(Beginning of TASK DATA)

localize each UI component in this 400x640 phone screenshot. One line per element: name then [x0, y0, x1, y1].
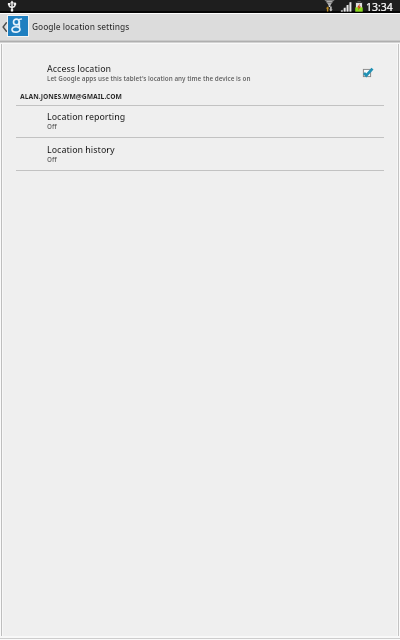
staticText: 13:34 [366, 0, 393, 14]
button[interactable]: Access location checkbox [357, 63, 377, 83]
staticText: Google location settings [32, 21, 130, 32]
staticText: ALAN.JONES.WM@GMAIL.COM [20, 92, 122, 101]
other: USB connected [8, 0, 16, 12]
button[interactable] [0, 44, 400, 90]
staticText: Off [47, 155, 57, 164]
button[interactable] [0, 138, 400, 170]
button[interactable] [0, 106, 400, 138]
staticText: Access location [47, 63, 112, 75]
staticText: Let Google apps use this tablet's locati… [47, 74, 251, 83]
staticText: Off [47, 122, 57, 131]
other: Navigate up [2, 22, 7, 32]
button[interactable]: Navigate up [0, 14, 400, 40]
staticText: Location reporting [47, 111, 126, 123]
staticText: Location history [47, 144, 115, 156]
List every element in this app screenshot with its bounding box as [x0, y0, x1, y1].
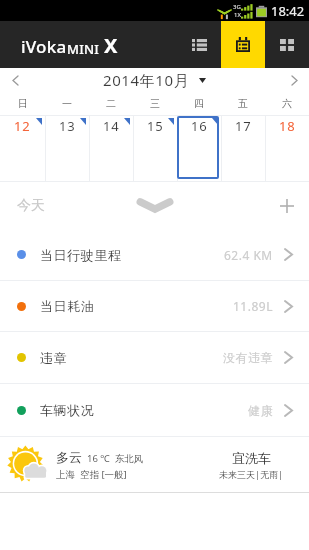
staticText: 1X: [234, 11, 241, 19]
staticText: X: [104, 32, 118, 59]
staticText: 15: [147, 117, 164, 135]
button[interactable]: 违章: [0, 332, 309, 383]
staticText: 健康: [248, 403, 273, 418]
staticText: iVoka: [21, 35, 67, 58]
staticText: 16: [191, 117, 208, 135]
button[interactable]: Previous month: [0, 68, 30, 92]
staticText: 今天: [17, 197, 45, 215]
staticText: 多云: [56, 449, 82, 465]
staticText: 没有违章: [223, 350, 273, 365]
staticText: MINI: [67, 40, 100, 58]
staticText: 18:42: [271, 2, 305, 20]
staticText: 14: [103, 117, 120, 135]
staticText: 车辆状况: [40, 402, 95, 418]
staticText: 62.4 KM: [224, 247, 273, 263]
staticText: 11.89L: [233, 298, 273, 314]
staticText: 一: [62, 97, 72, 110]
staticText: 16 ℃ 东北风: [87, 452, 144, 465]
button[interactable]: 当日行驶里程: [0, 229, 309, 280]
button[interactable]: 18: [265, 116, 309, 181]
staticText: 日: [18, 97, 28, 110]
button[interactable]: 14: [89, 116, 133, 181]
staticText: 2014年10月: [103, 70, 190, 90]
button[interactable]: Calendar view: [221, 21, 265, 68]
staticText: 上海 空指 [一般]: [56, 468, 127, 481]
button[interactable]: Add: [265, 184, 309, 228]
staticText: 六: [282, 97, 292, 110]
staticText: 二: [106, 97, 116, 110]
button[interactable]: 多云: [0, 437, 309, 492]
staticText: 四: [194, 97, 204, 110]
staticText: 宜洗车: [232, 450, 271, 466]
button[interactable]: 17: [221, 116, 265, 181]
button[interactable]: List view: [177, 21, 221, 68]
staticText: 12: [14, 117, 31, 135]
staticText: 违章: [40, 350, 68, 366]
button[interactable]: 12: [0, 116, 45, 181]
staticText: 未来三天|无雨|: [219, 468, 283, 480]
staticText: 当日行驶里程: [40, 247, 122, 263]
button[interactable]: 16: [177, 116, 221, 181]
button[interactable]: 15: [133, 116, 177, 181]
staticText: 三: [150, 97, 160, 110]
staticText: 17: [235, 117, 252, 135]
button[interactable]: Next month: [279, 68, 309, 92]
staticText: 3G: [233, 3, 241, 11]
button[interactable]: Grid view: [265, 21, 309, 68]
staticText: 13: [59, 117, 76, 135]
button[interactable]: 13: [45, 116, 89, 181]
staticText: 当日耗油: [40, 298, 95, 314]
staticText: 18: [279, 117, 296, 135]
staticText: 五: [238, 97, 248, 110]
button[interactable]: 当日耗油: [0, 281, 309, 331]
button[interactable]: 车辆状况: [0, 384, 309, 436]
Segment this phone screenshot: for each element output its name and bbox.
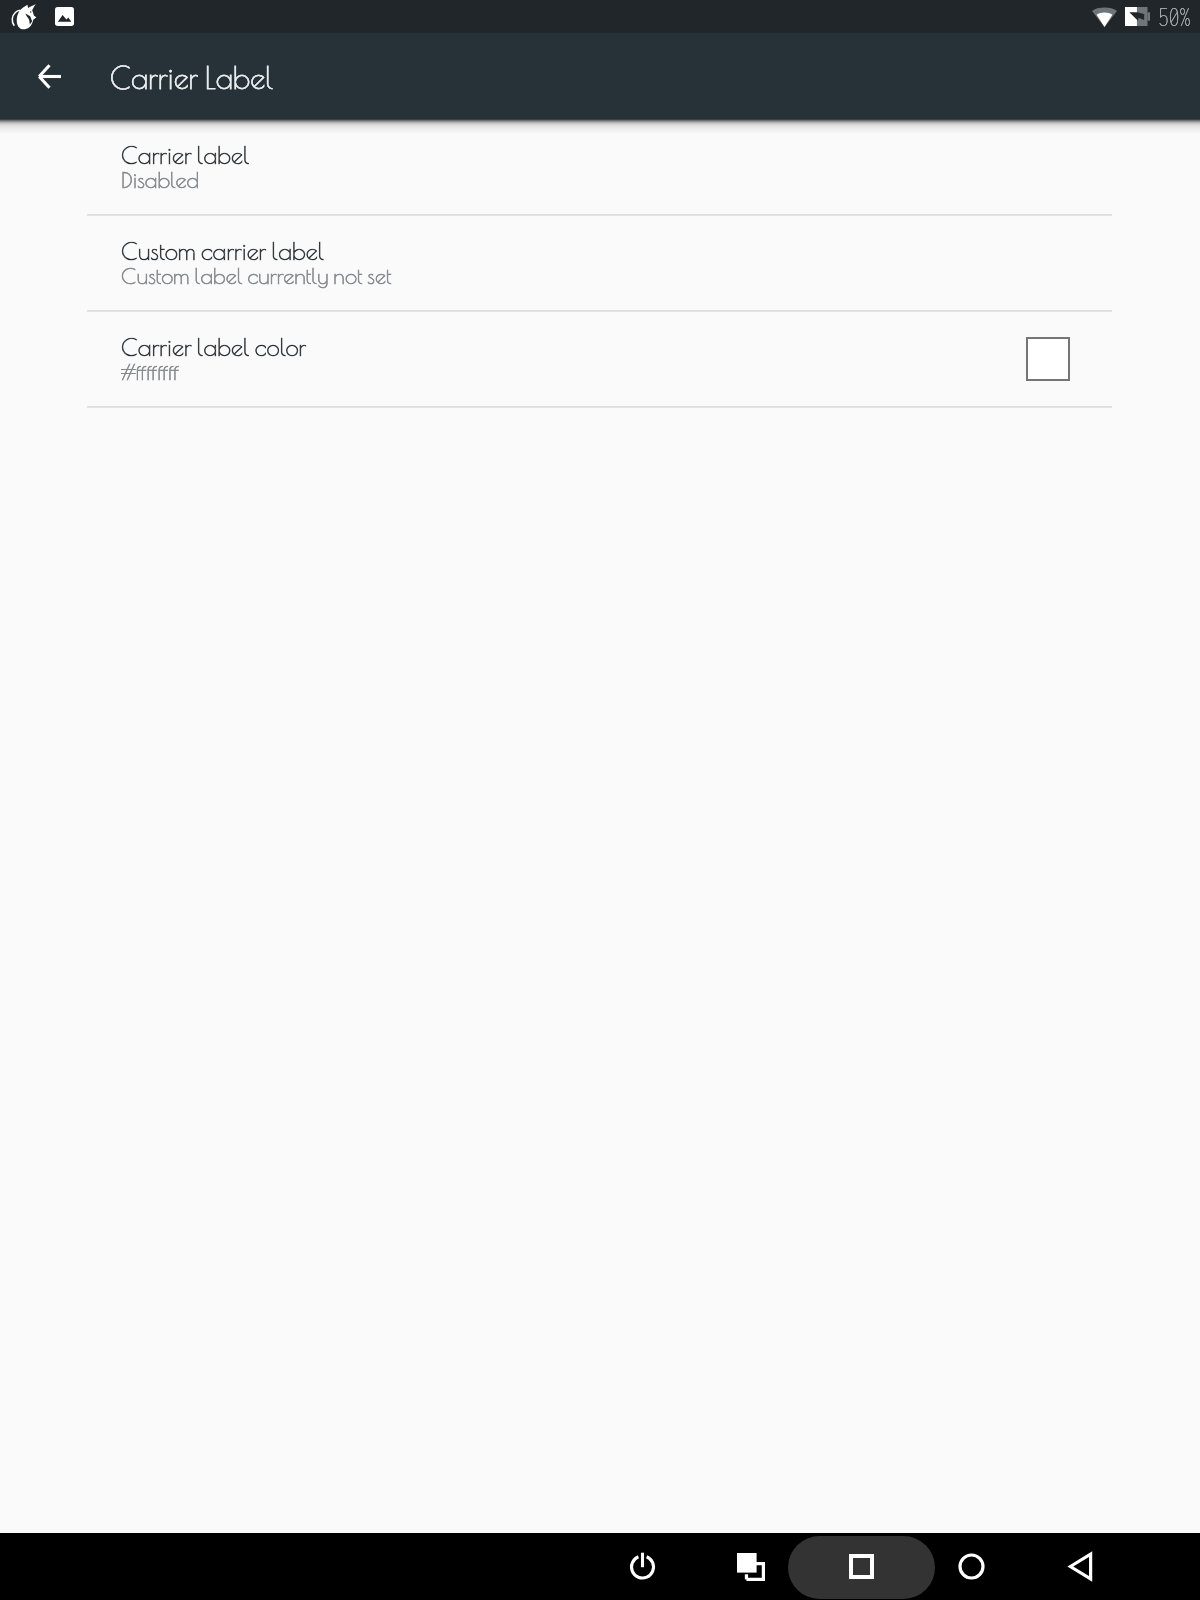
button[interactable]: Home <box>938 1533 1004 1600</box>
button[interactable]: Recents <box>828 1533 894 1600</box>
button[interactable]: Back <box>1047 1533 1113 1600</box>
staticText: #ffffffff <box>121 359 180 385</box>
button[interactable]: Custom carrier label <box>0 215 1200 311</box>
staticText: Carrier label color <box>121 333 307 361</box>
staticText: Carrier Label <box>110 60 274 95</box>
staticText: 50% <box>1158 3 1191 31</box>
button[interactable]: Power <box>609 1533 675 1600</box>
staticText: Carrier label <box>121 141 250 169</box>
staticText: Carrier Label <box>110 60 274 95</box>
button[interactable]: Carrier label color <box>0 311 1200 407</box>
staticText: Carrier label <box>121 141 250 169</box>
staticText: Custom carrier label <box>121 237 325 265</box>
staticText: Carrier label color <box>121 333 307 361</box>
staticText: Disabled <box>121 167 200 193</box>
staticText: #ffffffff <box>121 359 180 385</box>
button[interactable]: Carrier label <box>0 119 1200 215</box>
staticText: Custom label currently not set <box>121 263 392 289</box>
staticText: Disabled <box>121 167 200 193</box>
button[interactable]: Navigate up <box>25 52 73 100</box>
staticText: Custom carrier label <box>121 237 325 265</box>
button[interactable]: Split screen <box>718 1533 784 1600</box>
staticText: Custom label currently not set <box>121 263 392 289</box>
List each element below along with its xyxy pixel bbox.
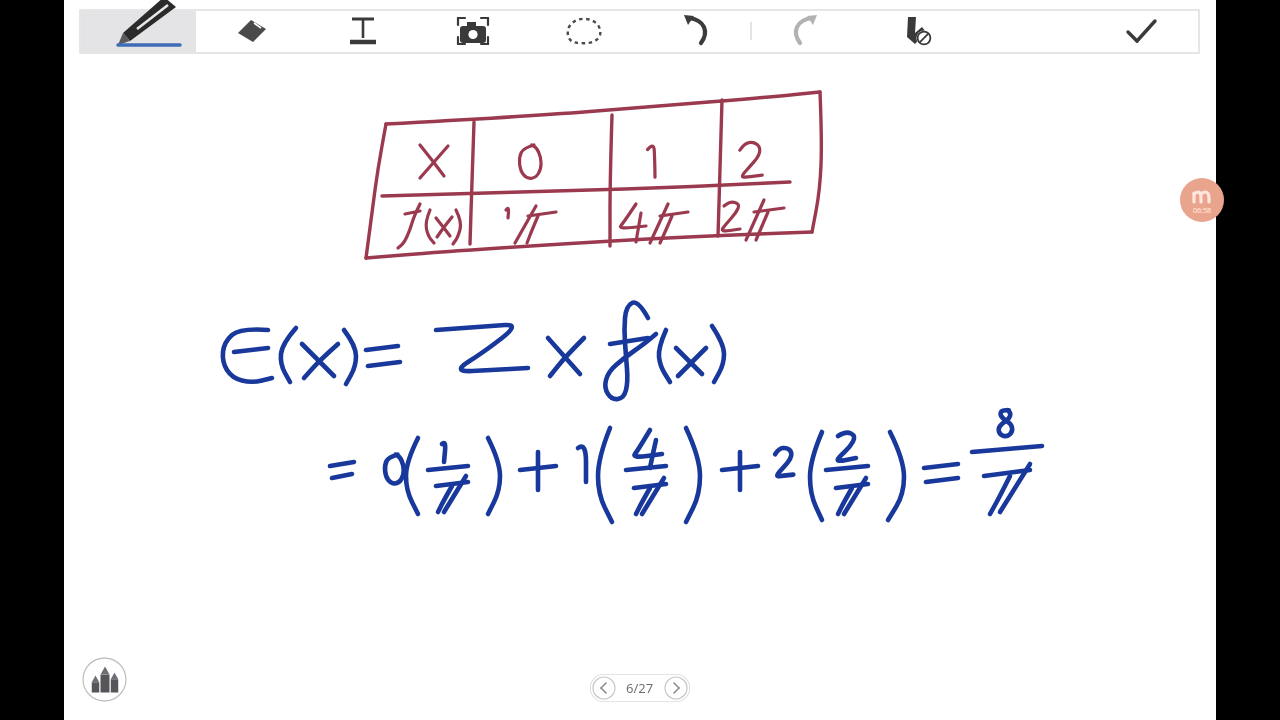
button[interactable]: Undo [672, 11, 718, 52]
button[interactable]: Disable touch [894, 11, 940, 52]
button[interactable]: Done [1118, 11, 1164, 52]
button[interactable]: Eraser [229, 11, 275, 52]
button[interactable]: Lasso select [561, 11, 607, 52]
button[interactable]: Pen settings [82, 657, 127, 702]
button[interactable]: Text [340, 11, 386, 52]
button[interactable]: Pen [81, 11, 196, 52]
button[interactable] [590, 674, 690, 702]
button[interactable]: Redo [783, 11, 829, 52]
button[interactable]: Camera [450, 11, 496, 52]
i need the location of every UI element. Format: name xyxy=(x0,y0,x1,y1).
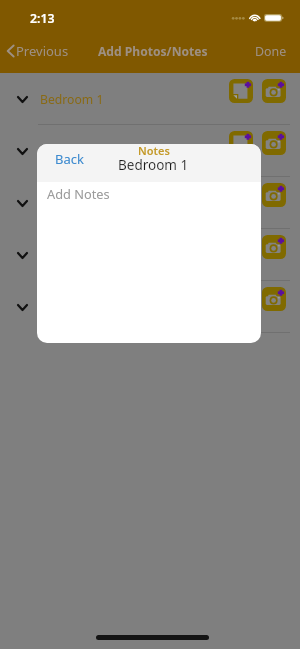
staticText: Add Photos/Notes xyxy=(98,43,208,59)
button[interactable]: Done xyxy=(255,43,300,60)
staticText: Bedroom 3 xyxy=(40,195,104,212)
staticText: Back xyxy=(55,150,84,168)
button[interactable]: Add photo xyxy=(262,183,286,207)
staticText: Previous xyxy=(16,42,69,60)
staticText: Done xyxy=(255,43,287,60)
staticText: Bedroom 1 xyxy=(118,156,189,174)
staticText: Bedroom 2 xyxy=(40,143,104,160)
button[interactable]: Add note xyxy=(229,79,253,103)
staticText: Add Notes xyxy=(47,185,110,202)
button[interactable]: Bedroom 4 xyxy=(0,229,300,281)
staticText: Notes xyxy=(138,144,170,158)
button[interactable]: Bedroom 2 xyxy=(0,125,300,177)
button[interactable]: Bedroom 3 xyxy=(0,177,300,229)
button[interactable]: Back xyxy=(37,150,92,168)
button[interactable]: Add photo xyxy=(262,287,286,311)
button[interactable]: Bedroom 1 xyxy=(0,73,300,125)
button[interactable]: Previous xyxy=(0,42,75,60)
button[interactable]: Add note xyxy=(229,131,253,155)
button[interactable]: Add photo xyxy=(262,235,286,259)
staticText: Bedroom 1 xyxy=(40,91,104,108)
staticText: 2:13 xyxy=(30,10,55,27)
button[interactable]: Add photo xyxy=(262,131,286,155)
button[interactable]: Add photo xyxy=(262,79,286,103)
button[interactable]: Bedroom 5 xyxy=(0,281,300,333)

(End of TASK DATA)

WHAT THE TASK ASKS –
Using the records above, copy all lines that include the word "车辆状况".

RESPONSE TO THE EXERCISE –
staticText: 车辆状况: [40, 402, 95, 418]
button[interactable]: 车辆状况: [0, 384, 309, 436]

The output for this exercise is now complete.